Begin with the line below holding "6. Garden Salad" and go on through the line holding "Bihar’s forgotten laborers the ones who burn", duplicating each line exactly and leaving out pictures.

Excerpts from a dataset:
■ ■ ■ ■ ■

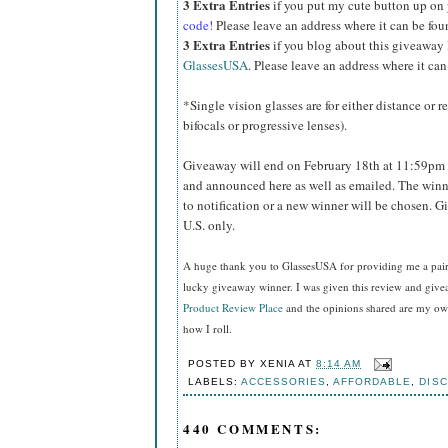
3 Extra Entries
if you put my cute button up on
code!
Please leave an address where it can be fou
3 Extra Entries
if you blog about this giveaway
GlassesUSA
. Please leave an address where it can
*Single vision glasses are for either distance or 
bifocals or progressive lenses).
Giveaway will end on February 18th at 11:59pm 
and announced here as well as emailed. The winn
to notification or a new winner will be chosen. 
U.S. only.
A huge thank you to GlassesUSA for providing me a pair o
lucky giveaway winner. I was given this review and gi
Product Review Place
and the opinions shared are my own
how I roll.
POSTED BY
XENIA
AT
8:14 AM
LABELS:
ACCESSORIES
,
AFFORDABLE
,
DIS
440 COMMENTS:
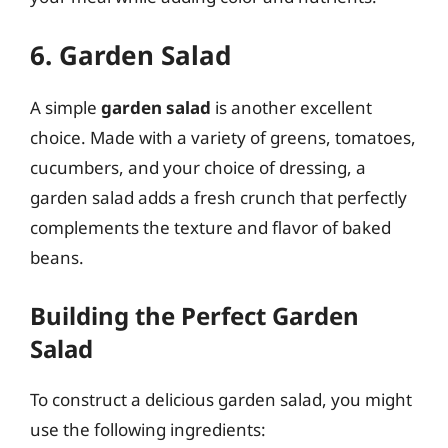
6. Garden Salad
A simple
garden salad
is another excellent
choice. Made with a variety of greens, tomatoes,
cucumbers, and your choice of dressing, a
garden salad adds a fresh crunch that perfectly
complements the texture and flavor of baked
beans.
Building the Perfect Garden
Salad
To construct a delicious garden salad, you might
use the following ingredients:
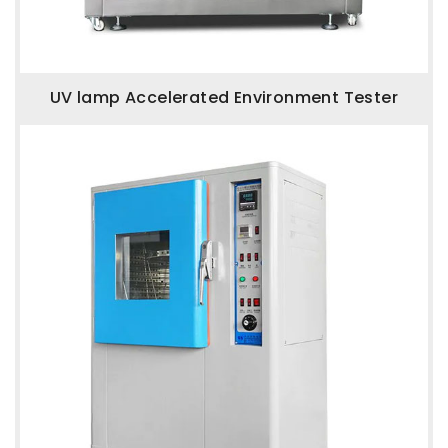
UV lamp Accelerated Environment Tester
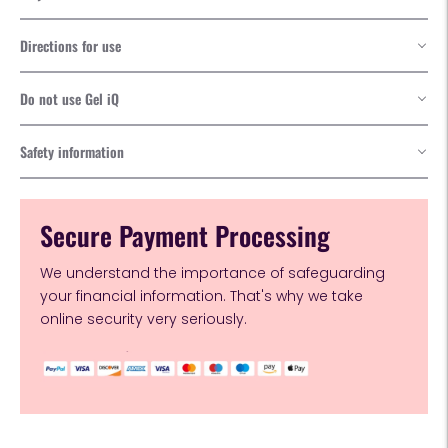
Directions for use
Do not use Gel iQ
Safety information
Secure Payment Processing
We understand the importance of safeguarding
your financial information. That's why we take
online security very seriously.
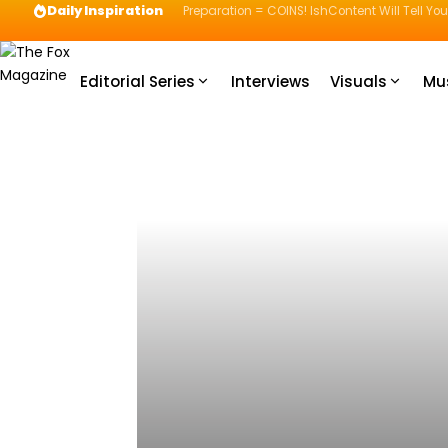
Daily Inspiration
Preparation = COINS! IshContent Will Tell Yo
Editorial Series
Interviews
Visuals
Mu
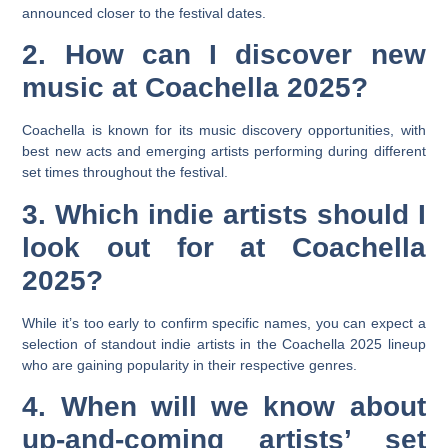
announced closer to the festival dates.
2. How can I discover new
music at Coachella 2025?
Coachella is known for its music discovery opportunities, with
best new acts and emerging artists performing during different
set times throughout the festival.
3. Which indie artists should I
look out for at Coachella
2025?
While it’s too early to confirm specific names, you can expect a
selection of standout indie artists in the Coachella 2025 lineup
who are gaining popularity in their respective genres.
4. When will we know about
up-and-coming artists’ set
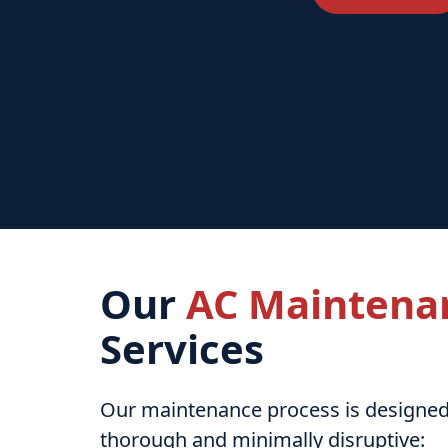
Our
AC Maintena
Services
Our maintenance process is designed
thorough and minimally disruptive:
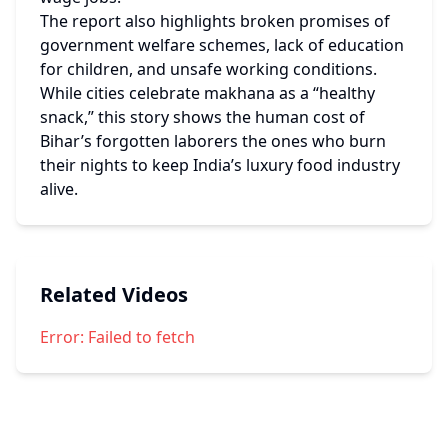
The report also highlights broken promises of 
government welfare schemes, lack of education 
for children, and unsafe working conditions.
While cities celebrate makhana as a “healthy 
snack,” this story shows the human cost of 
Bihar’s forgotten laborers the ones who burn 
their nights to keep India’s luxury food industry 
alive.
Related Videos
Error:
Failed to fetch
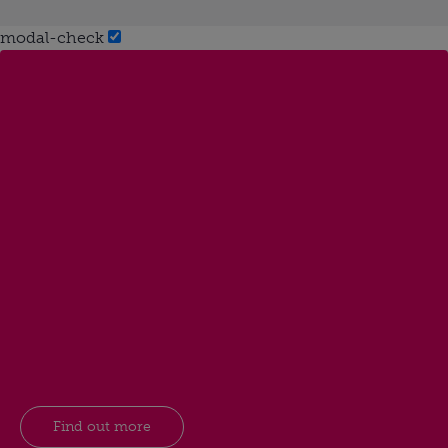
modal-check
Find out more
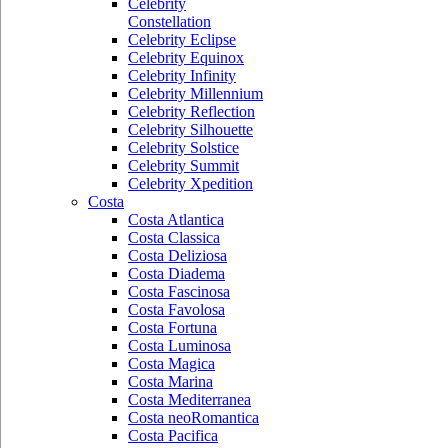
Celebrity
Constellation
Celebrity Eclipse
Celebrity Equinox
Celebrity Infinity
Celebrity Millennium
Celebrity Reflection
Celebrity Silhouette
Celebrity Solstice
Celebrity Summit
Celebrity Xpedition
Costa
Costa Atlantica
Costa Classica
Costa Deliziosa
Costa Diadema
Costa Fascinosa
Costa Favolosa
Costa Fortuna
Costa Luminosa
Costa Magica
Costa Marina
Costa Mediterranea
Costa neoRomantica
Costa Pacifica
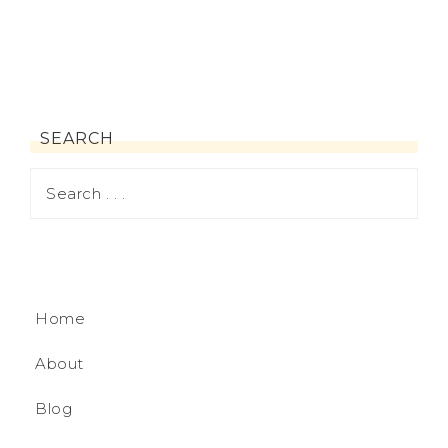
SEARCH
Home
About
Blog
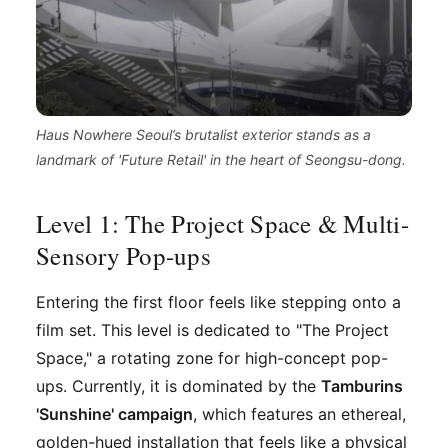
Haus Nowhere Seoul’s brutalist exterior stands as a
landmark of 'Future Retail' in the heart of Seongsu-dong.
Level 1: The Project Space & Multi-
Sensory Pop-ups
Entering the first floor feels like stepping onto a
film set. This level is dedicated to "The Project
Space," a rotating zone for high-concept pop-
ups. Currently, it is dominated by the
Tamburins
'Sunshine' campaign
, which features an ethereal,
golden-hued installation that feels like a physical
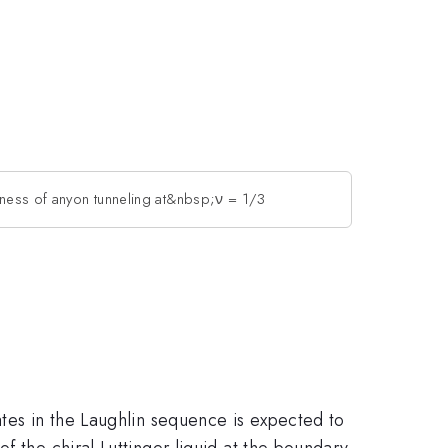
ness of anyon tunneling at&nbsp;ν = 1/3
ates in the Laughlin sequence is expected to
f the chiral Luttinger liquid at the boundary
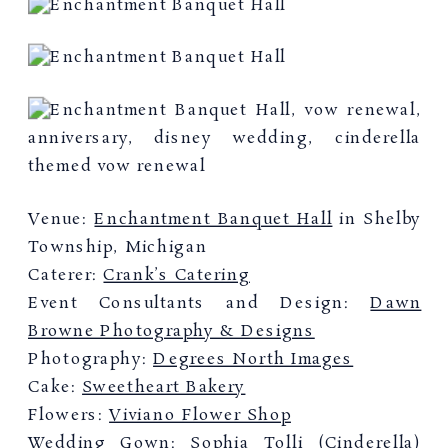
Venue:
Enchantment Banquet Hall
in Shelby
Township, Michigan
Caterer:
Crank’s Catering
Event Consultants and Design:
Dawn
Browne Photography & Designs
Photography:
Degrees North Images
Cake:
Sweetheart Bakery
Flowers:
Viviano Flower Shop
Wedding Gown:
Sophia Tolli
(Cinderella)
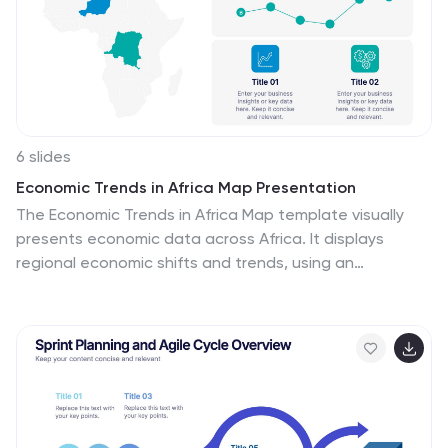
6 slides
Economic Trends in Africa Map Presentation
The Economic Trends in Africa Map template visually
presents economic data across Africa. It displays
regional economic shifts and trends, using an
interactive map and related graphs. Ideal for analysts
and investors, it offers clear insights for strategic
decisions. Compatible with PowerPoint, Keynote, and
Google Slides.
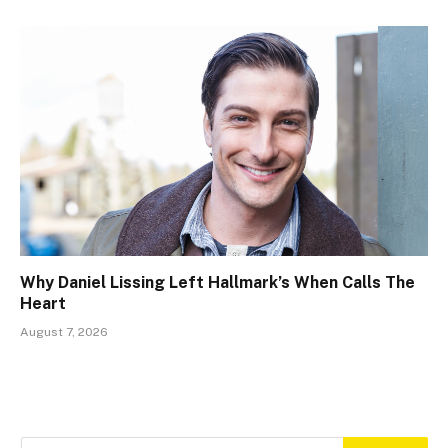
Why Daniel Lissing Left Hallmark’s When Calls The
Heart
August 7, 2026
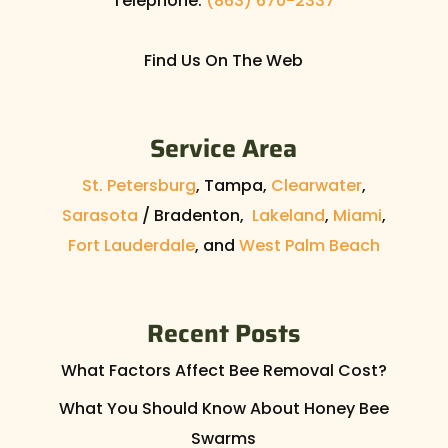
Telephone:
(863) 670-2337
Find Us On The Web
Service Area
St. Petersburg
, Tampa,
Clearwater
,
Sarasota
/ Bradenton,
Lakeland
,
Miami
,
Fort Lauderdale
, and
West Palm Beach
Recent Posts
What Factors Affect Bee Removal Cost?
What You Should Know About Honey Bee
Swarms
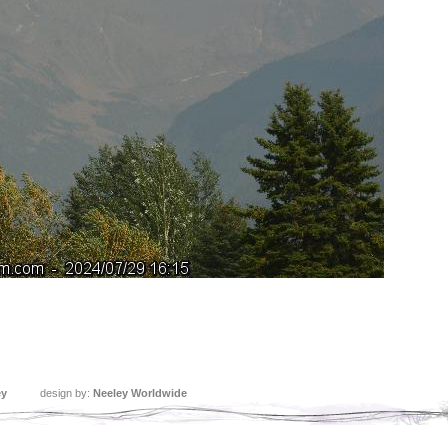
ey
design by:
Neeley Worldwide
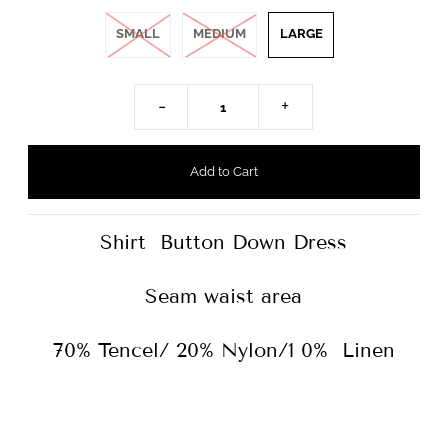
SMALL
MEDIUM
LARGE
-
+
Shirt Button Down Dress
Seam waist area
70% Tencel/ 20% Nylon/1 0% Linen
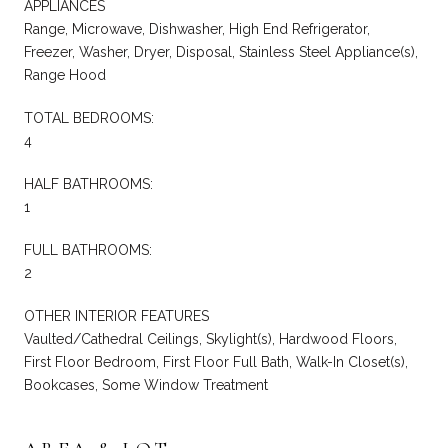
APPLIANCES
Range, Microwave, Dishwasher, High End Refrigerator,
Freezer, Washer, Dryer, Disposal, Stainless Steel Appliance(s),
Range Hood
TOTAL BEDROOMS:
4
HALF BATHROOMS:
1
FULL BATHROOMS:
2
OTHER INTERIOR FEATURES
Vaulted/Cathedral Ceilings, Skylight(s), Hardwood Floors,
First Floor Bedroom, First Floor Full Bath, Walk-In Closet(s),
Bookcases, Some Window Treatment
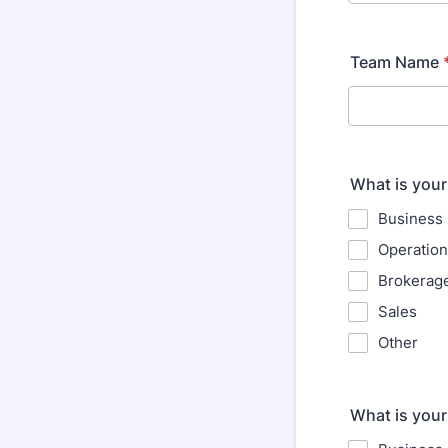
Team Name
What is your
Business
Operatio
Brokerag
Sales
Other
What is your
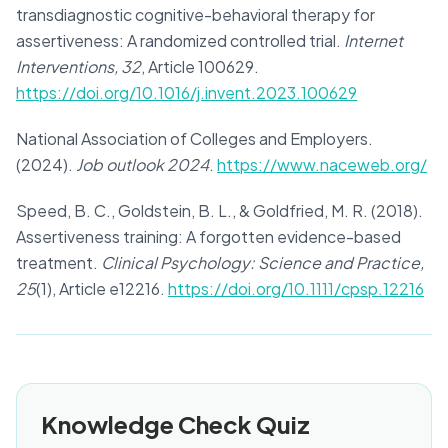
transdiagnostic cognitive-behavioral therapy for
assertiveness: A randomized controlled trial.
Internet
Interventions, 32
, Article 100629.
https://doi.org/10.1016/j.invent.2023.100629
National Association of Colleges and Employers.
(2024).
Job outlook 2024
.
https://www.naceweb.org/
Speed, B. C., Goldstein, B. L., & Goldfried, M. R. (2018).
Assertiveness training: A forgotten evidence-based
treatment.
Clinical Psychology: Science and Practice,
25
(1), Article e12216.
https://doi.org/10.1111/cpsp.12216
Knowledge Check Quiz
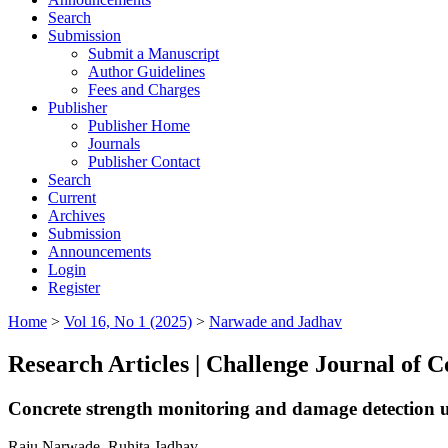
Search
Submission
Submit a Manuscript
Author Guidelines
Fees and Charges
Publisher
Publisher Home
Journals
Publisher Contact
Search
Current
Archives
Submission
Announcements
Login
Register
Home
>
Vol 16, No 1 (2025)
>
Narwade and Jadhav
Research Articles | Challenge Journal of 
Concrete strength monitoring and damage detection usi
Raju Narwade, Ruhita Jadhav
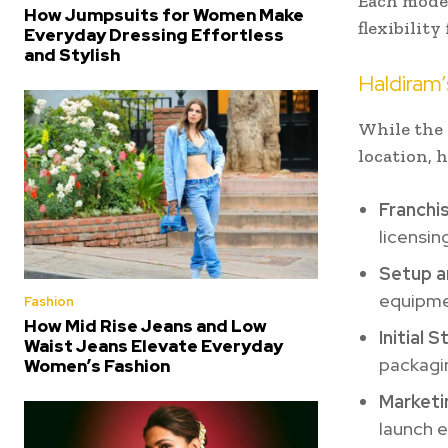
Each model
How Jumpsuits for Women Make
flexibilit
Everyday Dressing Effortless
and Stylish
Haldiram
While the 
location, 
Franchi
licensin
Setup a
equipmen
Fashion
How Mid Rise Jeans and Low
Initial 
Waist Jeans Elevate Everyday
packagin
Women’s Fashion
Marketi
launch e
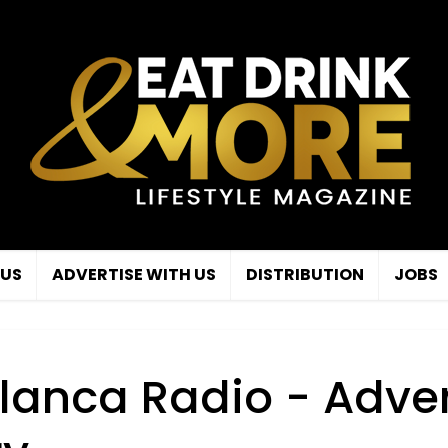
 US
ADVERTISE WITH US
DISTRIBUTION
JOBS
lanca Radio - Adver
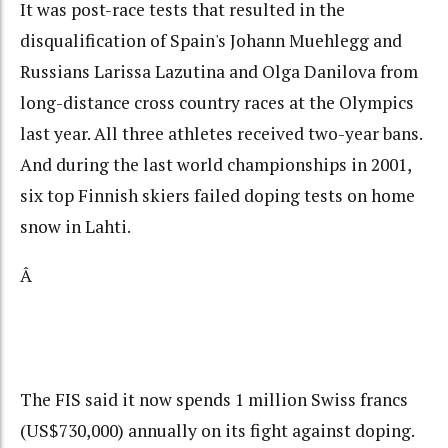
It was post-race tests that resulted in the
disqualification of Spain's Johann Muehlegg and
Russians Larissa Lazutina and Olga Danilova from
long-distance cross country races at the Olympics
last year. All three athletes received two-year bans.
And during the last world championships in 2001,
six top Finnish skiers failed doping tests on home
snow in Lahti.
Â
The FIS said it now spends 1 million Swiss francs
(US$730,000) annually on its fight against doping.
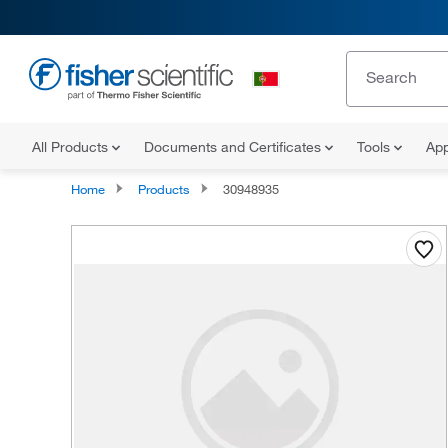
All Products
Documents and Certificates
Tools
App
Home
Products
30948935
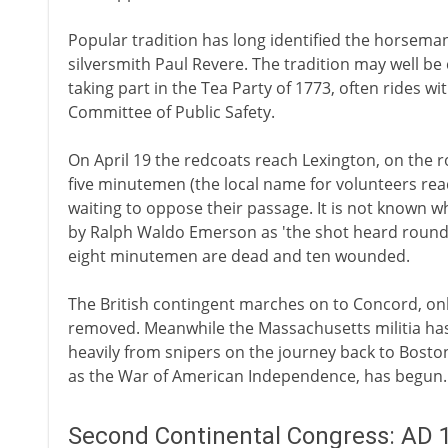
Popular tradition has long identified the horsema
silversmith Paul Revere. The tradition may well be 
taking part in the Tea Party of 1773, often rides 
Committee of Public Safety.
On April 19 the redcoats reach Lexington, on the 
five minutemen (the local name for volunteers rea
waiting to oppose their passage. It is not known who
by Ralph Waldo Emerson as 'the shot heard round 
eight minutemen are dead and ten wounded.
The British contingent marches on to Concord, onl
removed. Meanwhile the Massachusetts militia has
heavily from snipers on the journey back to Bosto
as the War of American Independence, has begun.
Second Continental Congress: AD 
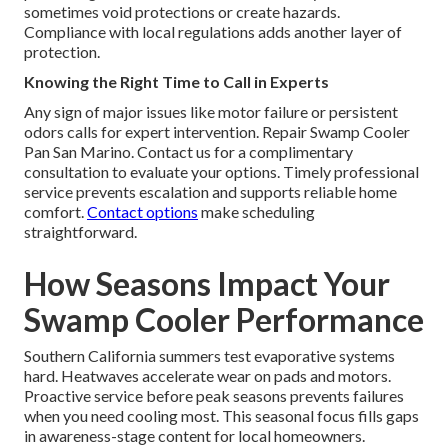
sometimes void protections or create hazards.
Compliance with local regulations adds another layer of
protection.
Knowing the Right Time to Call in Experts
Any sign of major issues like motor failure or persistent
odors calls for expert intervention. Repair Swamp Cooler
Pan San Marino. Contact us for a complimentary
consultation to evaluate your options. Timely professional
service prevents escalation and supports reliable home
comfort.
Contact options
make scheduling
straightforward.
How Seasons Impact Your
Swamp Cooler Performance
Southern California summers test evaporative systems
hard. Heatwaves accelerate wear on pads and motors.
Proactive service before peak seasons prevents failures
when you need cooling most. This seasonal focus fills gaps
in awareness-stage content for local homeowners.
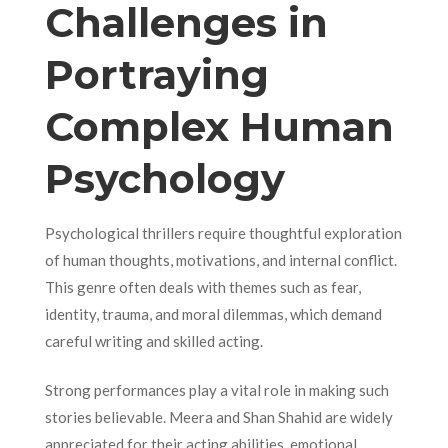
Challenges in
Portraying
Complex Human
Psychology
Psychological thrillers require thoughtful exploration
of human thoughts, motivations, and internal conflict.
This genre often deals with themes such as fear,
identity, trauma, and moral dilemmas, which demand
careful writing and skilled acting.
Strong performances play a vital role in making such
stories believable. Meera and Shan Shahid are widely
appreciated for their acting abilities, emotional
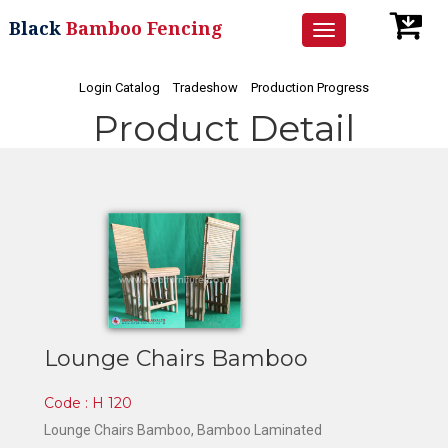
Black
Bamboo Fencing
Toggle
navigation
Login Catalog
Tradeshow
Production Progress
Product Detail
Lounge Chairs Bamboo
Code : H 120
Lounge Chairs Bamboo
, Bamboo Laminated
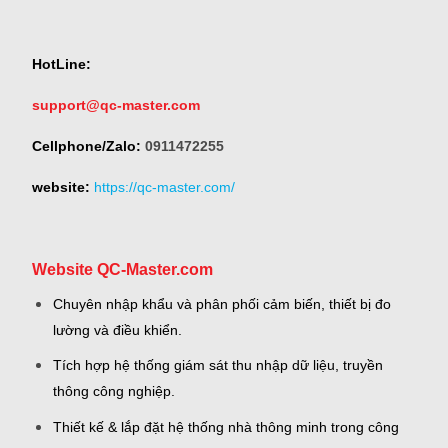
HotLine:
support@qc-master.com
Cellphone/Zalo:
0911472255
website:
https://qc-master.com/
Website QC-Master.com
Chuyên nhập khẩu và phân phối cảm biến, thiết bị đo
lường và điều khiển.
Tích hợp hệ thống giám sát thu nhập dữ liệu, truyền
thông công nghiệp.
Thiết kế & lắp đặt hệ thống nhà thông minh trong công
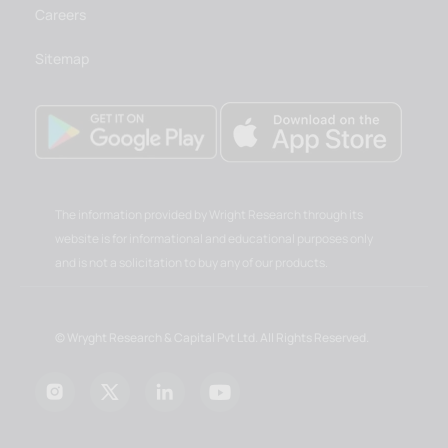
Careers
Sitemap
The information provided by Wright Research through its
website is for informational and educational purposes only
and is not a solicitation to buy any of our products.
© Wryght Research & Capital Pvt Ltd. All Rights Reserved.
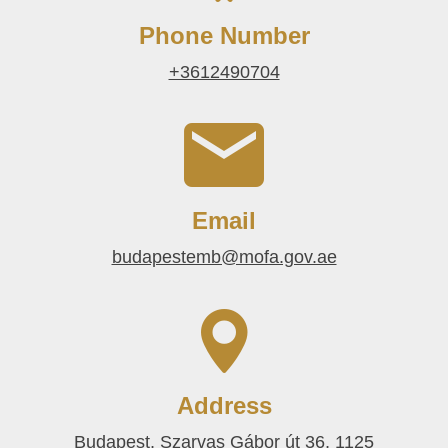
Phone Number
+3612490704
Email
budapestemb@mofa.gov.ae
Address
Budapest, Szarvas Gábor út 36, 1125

■ ■ ■ ■ ■

Problem solution:
6. Garden Salad
A simple
garden salad
is another excellent
choice. Made with a variety of greens, tomatoes,
cucumbers, and your choice of dressing, a
garden salad adds a fresh crunch that perfectly
complements the texture and flavor of baked
beans.
Building the Perfect Garden
Salad
To construct a delicious garden salad, you might
use the following ingredients:
UV lamp Accelerated Environment Tester
Directions for use
Do not use Gel iQ
Safety information
Secure Payment Processing
We understand the importance of safeguarding
your financial information. That's why we take
online security very seriously.
Daily Inspiration
Preparation = COINS! IshContent Will Tell Yo
Editorial Series
Interviews
Visuals
Mu
announced closer to the festival dates.
2. How can I discover new
music at Coachella 2025?
Coachella is known for its music discovery opportunities, with
best new acts and emerging artists performing during different
set times throughout the festival.
3. Which indie artists should I
look out for at Coachella
2025?
While it’s too early to confirm specific names, you can expect a
selection of standout indie artists in the Coachella 2025 lineup
who are gaining popularity in their respective genres.
4. When will we know about
up-and-coming artists’ set
Our
AC Maintena
Services
Our maintenance process is designed
thorough and minimally disruptive:
The report also highlights broken promises of 
government welfare schemes, lack of education 
for children, and unsafe working conditions.
While cities celebrate makhana as a “healthy 
snack,” this story shows the human cost of 
Bihar’s forgotten laborers the ones who burn 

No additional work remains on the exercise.